As riot police pushed back the crowd, 95 arrests were made among the estimated one thousand  protesters that gathered at K Street, according to MSNBC.

However, not all Trump protests have been violent. In San Francisco, marchers gathered at Justin Herman Plaza, chanting “Not My President,” and marching along towards Bush and Sansome streets without incident, according to SFGate.

Eleven protesters were arrested near Mississippi and 16th streets after they chained themselves together, blocking the Caltrain tracks and bringing traffic to a halt, according to SFGate.

Over 2,000 people also gathered along the Golden Gate Bridge and linked hands in solidarity with other peaceful protesters across the country.

A series of protests are also planned for tomorrow throughout San Francisco, according to an email sent out by CFA SF State Chapter President Sheila Tully. The email urges people to “join the movement to protect our health care, public education, civil liberties, unions and environment,” Tully wrote in the email that was sent out to SF State faculty.

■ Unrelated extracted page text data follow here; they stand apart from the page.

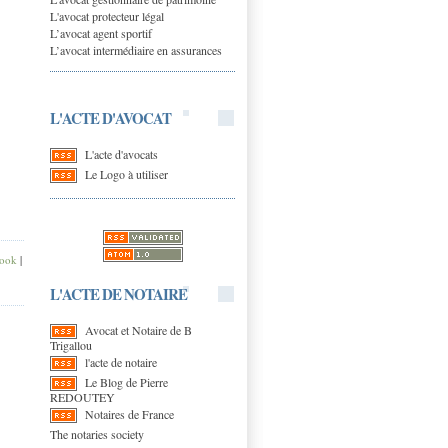
L'avocat protecteur légal
L’avocat agent sportif
L’avocat intermédiaire en assurances
L'ACTE D'AVOCAT
L'acte d'avocats
Le Logo à utiliser
ook
|
L'ACTE DE NOTAIRE
Avocat et Notaire de B
Trigallou
l'acte de notaire
Le Blog de Pierre
REDOUTEY
Notaires de France
The notaries society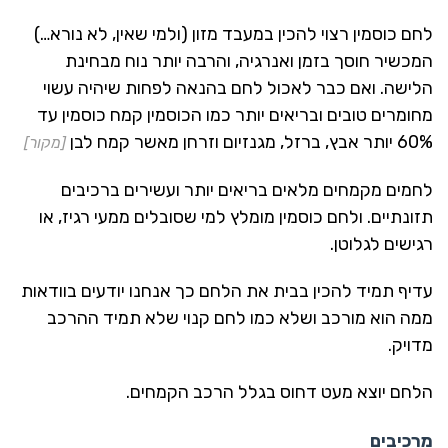
לחם כוסמין רצוי להכין במעבד מזון (ולמי שאין, לא נורא…)
המכשיר חוסך בזמן ואנרגיה, והרבה יותר נוח מבחינת
הלישה. ואם כבר לאכול לחם בהנאה לפחות שיהיה עשוי
מחומרים טובים ובריאים יותר כמו הכוסמין קמח כוסמין עד
60% יותר אבץ, ברזל, מגנזיום וזרחן מאשר קמח לבן
[מקור]
לחמים מקמחים מלאים בריאים יותר ועשירים ברכיבים
תזונתיים. ולחם כוסמין מומלץ למי שסובלים ממעי רגיז, או
רגישים לגלוטן.
עדיף תמיד להכין בבית את הלחם כך אנחנו יודעים בוודאות
ממה הוא מורכב ושלא כמו לחם קנוי שלא תמיד ההרכב
מדויק.
הלחם יוצא מעט דחוס בגלל הרכב הקמחים.
מרכיבים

There are four planned protests that will occur throughout Saturday the first starting at 9 a.m. at Justin Herman Plaza, marching towards companies such as ICE, Wells Fargo and Goldman Sachs, that support Trump and his policies, as stated by the email.

A child-friendly march is planned for 10 a.m. at Market and Sansome streets, with a rally following at 11:30 a.m. at 555, California Street and later at 4:30 p.m. for an evening march and rally beginning at the Carl’s Jr. at United Nations Plaza in San Francisco.